Diabetes experts from around the world recently gathered in New York City to discuss various techniques that alter patients' digestive systems to help them lose weight and get their blood sugar under control. One method, gastric bypass surgery, is approved only for weight loss but also short-circuits diabetes in many cases. Another approach—for now, experimental—involves an implanted "smart" gastric band that senses food in the stomach and tightens or loosens its grip accordingly. And a third lines part of the intestine with a gastric "sleeve" that, apparently by interrupting the neural and hormonal communication between the brain and the gut, promotes weight loss and better blood sugar control, similar to gastric bypass surgery. Compared with surgery, the endoscopic insertion through the mouth of this intestinal condom is so patient-friendly, it was suggested, that someday visiting a doctor for periodic replacements might become as routine as getting your teeth cleaned.
While such procedures may seem like extreme measures to counteract overeating and its effects, there's good reason researchers are investigating them: Existing medical therapies for type 2 diabetes haven't stemmed the growing obesity-related epidemic, which now affects 24 million Americans. But while gastric bypass surgery, new devices, and medications are important weapons in the fight against diabetes, winning the war requires a broader approach. It means not only treating those who already have the disease but also heading it off in the 57 million Americans whose blood sugar levels put them at risk for developing it. It may seem obvious, but prevention, many agree, is the key to succeeding against diabetes in the long run. "Our only hope is to do prevention," says John Buse, president for medicine and science at the American Diabetes Association.

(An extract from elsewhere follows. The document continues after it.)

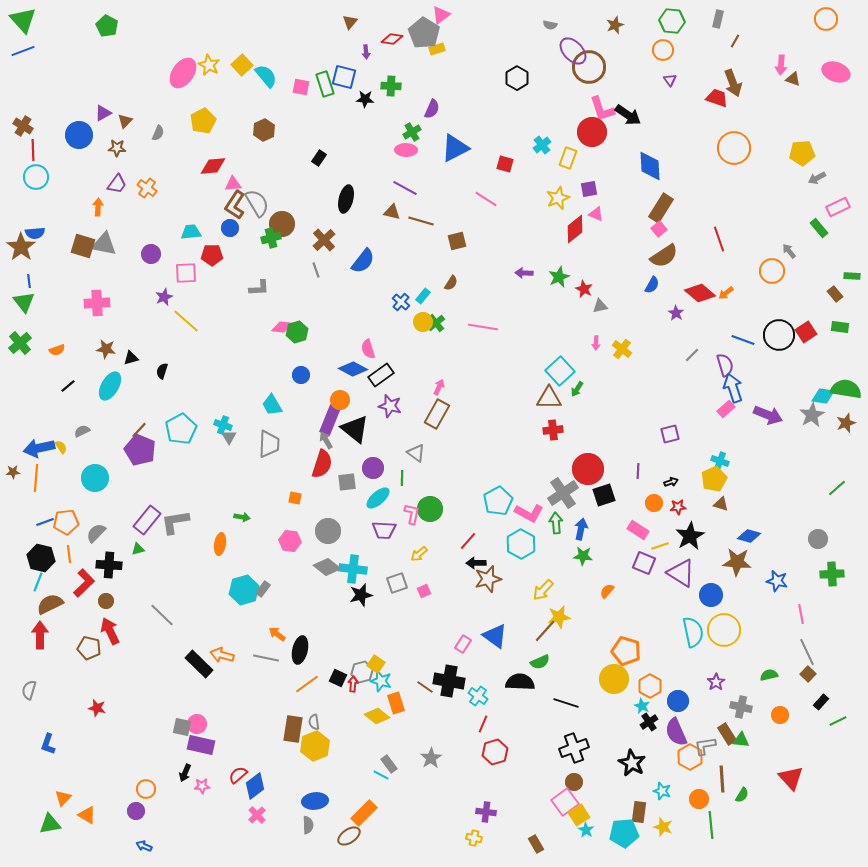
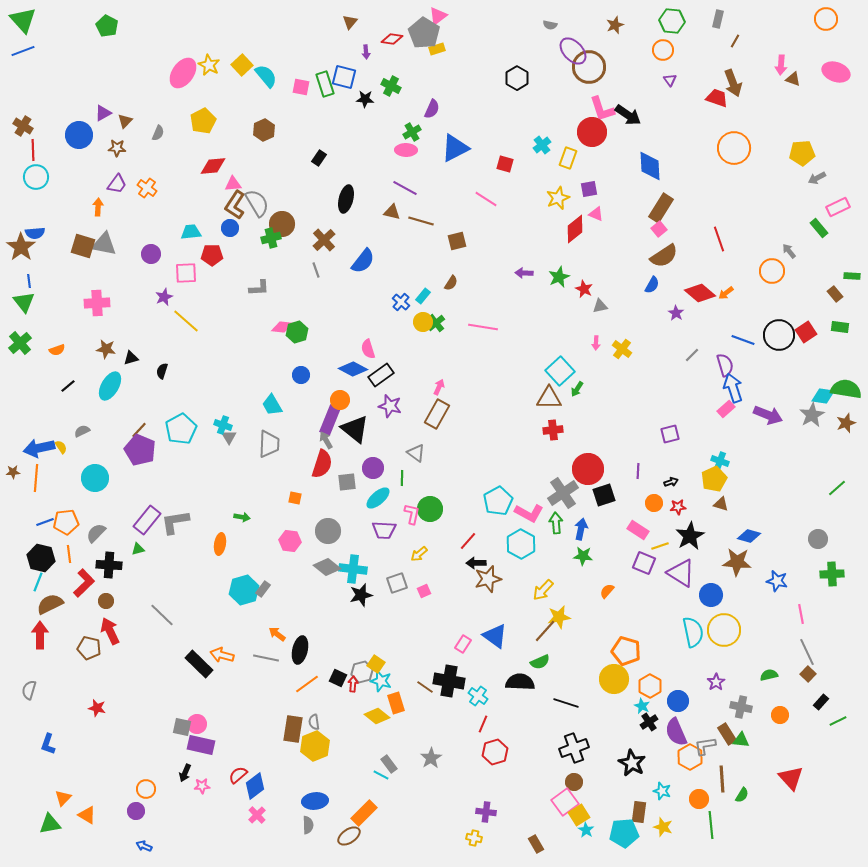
pink triangle at (441, 15): moved 3 px left, 1 px down
green cross at (391, 86): rotated 24 degrees clockwise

Urgent task. The stakes are high and getting higher. The number of people with diabetes has increased 13.5 percent since 2005. At the current rate, 1 of every 3 people born in 2000 will develop the disease, putting them at higher risk of heart disease, stroke, kidney disease, blindness, and nerve damage, among other medical problems. The economic cost of diabetes-related medical care and lost productivity is enormous: $174 billion in 2007, according to ADA estimates.

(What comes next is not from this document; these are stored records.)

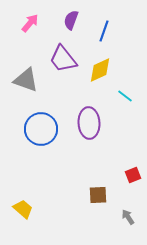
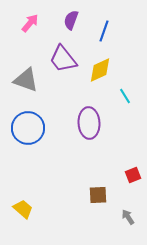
cyan line: rotated 21 degrees clockwise
blue circle: moved 13 px left, 1 px up
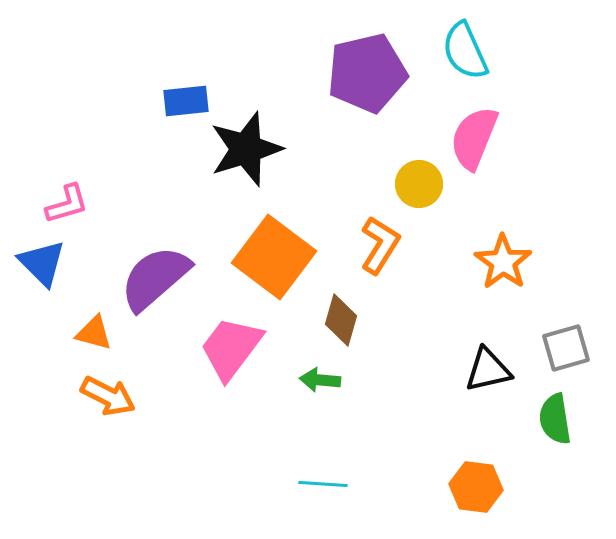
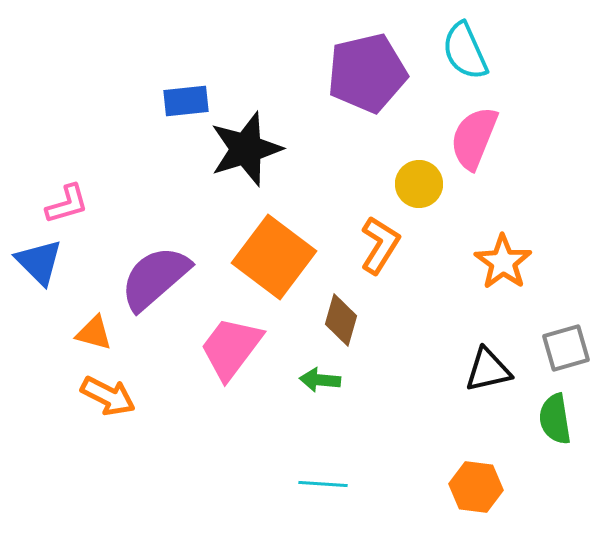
blue triangle: moved 3 px left, 1 px up
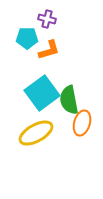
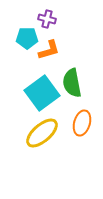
green semicircle: moved 3 px right, 17 px up
yellow ellipse: moved 6 px right; rotated 12 degrees counterclockwise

The diet and exercise changes that are the backbone of prevention are easier to make when neighborhoods and schools encourage them. That's why health insurer Kaiser Permanente started its Healthy Eating, Active Living (HEAL) program four years ago. "We want to make the healthy choice the easy choice by changing the environment our members live in," says Loel Solomon, National Director of Community Health Initiatives and Evaluation for Kaiser. The program, now operating in six states, focuses on developing community-based initiatives that promote physical activity and eating well. Measures include ramping up the supply of vegetables in local groceries, improving bike paths and pedestrian walkways, and replacing the sugary sodas in school vending machines.
For the past year and a half, Helen Garcia has been volunteering with the Kaiser-founded LiveWell Colorado program at a middle school and a high school near her Denver home. The program organizes regular walking expeditions for parents around a lake near the school. Meanwhile, students planted vegetables on a vacant plot of land nearby and hold a farmers' market on Tuesdays to sell their produce to parents and students. Garcia, 60, who was diagnosed with type 2 diabetes nearly 20 years ago, has five grandchildren attending the two schools. "My goal is to make sure they don't get it," she says.

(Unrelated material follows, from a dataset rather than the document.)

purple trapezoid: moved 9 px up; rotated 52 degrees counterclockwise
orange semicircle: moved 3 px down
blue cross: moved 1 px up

That kind of soup-to-nuts community approach has many fans, but more direct interventions are also helpful for people who already have diabetes or are at high risk. The most frequently cited evidence is a large clinical trial conducted by the Diabetes Prevention Program Research Group. It randomly assigned more than 3,000 pre-diabetic adults to one of three groups. One group received a placebo, another the oral diabetes drug metformin, which decreases glucose production, and the final group took part in an intensive lifestyle modification program of diet, exercise, and behavior modification counseling aimed at helping them lose 7 percent of their body weight. They were put on a low-fat, low-calorie diet, exercised 150 minutes a week, and sat down regularly with a case manager for one-on-one behavior modification sessions. The results, published in 2002, were impressive: Over nearly three years, people in the lifestyle intervention group were 58 percent less likely to develop diabetes, while those on metformin shaved their risk by just 31 percent.
Scarce resources. Yet money to implement such intensive prevention programs is scarce. Diabetes receives significantly less funding per patient than many other diseases. The Centers for Disease Control and Prevention, the primary federal agency responsible for preventing both the spread of and complications from diabetes, received $62.7 million for diabetes programs during fiscal year 2008. (Other CDC programs related to obesity may also help prevent diabetes.) By contrast, the CDC spends $309.5 million on cancer prevention, which affects 10.8 million people, and $691.9 million on HIV/AIDS, which infects 1.5 million Americans.